ABOUT THIS TASK -
Which lines in the data below contain the string "milliárd"? Show each one.

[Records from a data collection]
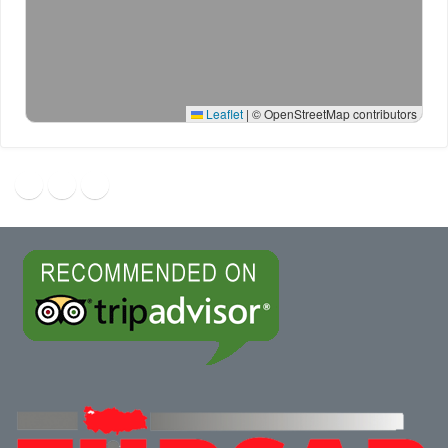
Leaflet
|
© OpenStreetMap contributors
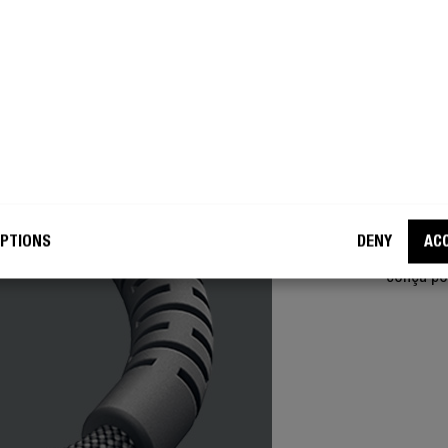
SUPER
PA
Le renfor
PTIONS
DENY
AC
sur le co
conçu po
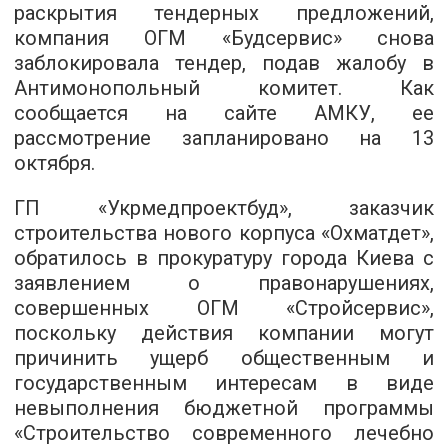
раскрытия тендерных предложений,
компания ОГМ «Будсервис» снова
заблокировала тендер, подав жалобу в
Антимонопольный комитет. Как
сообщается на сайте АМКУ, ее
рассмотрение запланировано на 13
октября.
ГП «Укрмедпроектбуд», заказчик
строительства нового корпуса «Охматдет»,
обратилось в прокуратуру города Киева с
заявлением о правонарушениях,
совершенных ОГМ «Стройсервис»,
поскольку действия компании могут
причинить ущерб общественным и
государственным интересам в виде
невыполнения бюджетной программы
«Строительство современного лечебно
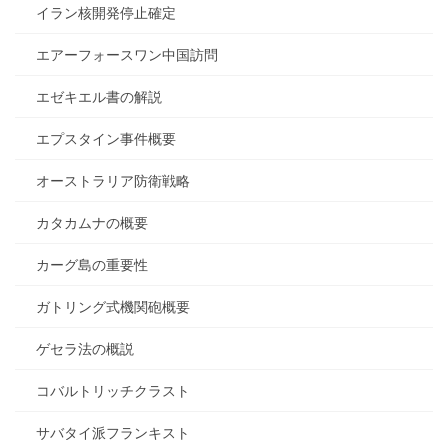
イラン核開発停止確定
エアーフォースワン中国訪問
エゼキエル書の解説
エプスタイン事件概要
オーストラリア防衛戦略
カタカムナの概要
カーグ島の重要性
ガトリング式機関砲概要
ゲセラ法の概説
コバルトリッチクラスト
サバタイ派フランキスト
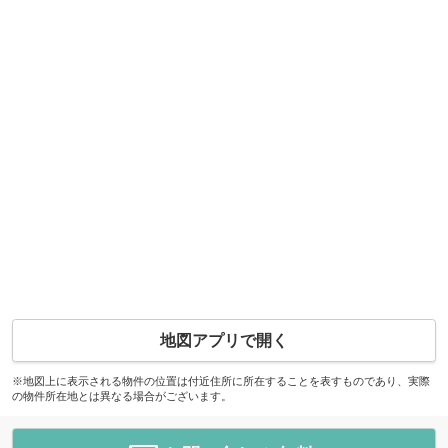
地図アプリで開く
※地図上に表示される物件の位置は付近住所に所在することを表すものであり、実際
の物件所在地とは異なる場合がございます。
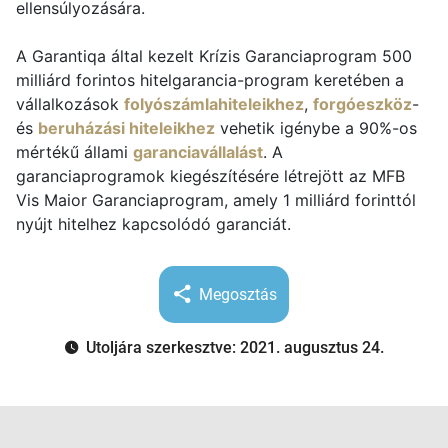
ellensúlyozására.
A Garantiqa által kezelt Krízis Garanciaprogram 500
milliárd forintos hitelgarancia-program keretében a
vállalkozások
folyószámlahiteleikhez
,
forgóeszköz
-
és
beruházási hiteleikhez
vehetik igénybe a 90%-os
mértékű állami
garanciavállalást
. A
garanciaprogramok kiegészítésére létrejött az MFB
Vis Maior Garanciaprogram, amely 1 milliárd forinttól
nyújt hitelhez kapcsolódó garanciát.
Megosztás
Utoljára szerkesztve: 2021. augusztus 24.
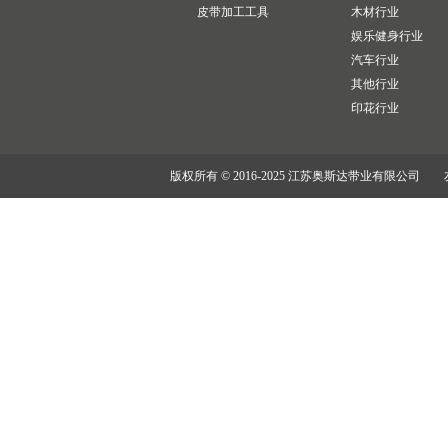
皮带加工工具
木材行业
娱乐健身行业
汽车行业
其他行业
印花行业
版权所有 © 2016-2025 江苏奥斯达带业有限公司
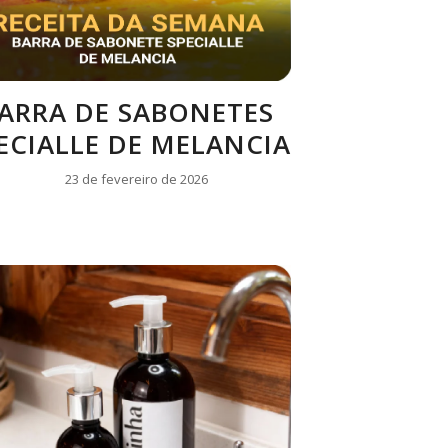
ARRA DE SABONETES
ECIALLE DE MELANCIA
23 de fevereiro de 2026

FINISHED EXERCISE -
milliárd forintos hitelgarancia-program keretében a
Vis Maior Garanciaprogram, amely 1 milliárd forinttól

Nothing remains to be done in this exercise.